> _Description of the task_: Count up the lines of the data below that contain the string "Bstg", then give only the total.

Records drawn from a dataset:
[Start of section]
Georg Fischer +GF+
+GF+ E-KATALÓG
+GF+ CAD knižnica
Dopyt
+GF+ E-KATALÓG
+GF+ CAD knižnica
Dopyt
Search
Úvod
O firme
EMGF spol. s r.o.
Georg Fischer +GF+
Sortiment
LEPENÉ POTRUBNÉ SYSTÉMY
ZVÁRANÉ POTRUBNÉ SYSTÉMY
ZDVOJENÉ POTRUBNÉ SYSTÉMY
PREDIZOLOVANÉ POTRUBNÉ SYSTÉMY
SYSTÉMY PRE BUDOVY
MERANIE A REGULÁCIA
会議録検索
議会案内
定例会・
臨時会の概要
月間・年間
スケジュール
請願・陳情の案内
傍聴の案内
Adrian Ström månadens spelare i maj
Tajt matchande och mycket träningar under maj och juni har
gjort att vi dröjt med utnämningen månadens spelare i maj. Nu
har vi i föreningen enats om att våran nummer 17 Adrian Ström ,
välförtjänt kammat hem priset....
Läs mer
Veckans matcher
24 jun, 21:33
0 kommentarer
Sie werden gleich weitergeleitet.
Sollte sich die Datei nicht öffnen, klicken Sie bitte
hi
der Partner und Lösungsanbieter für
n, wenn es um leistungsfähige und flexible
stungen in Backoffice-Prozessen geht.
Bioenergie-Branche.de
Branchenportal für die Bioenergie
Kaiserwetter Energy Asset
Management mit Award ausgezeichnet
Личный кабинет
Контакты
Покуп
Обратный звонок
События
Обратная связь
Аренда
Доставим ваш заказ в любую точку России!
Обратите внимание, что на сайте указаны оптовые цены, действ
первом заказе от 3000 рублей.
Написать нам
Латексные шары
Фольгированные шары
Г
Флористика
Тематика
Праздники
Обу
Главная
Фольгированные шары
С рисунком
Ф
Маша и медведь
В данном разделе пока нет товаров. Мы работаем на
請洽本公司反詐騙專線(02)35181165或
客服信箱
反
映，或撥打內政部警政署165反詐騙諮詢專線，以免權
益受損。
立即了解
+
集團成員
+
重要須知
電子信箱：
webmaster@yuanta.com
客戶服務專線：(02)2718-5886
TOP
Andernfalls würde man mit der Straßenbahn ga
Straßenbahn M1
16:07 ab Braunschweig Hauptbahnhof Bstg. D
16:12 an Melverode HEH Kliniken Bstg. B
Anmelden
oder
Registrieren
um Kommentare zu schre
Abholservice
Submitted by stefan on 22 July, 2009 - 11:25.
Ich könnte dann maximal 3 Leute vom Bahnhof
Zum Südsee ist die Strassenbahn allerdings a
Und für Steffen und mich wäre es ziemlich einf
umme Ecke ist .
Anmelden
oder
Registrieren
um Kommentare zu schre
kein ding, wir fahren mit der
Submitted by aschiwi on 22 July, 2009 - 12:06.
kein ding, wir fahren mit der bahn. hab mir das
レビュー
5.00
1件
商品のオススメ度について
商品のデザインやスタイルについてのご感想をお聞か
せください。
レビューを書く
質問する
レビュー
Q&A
[End of section]
> _Answer box_: 2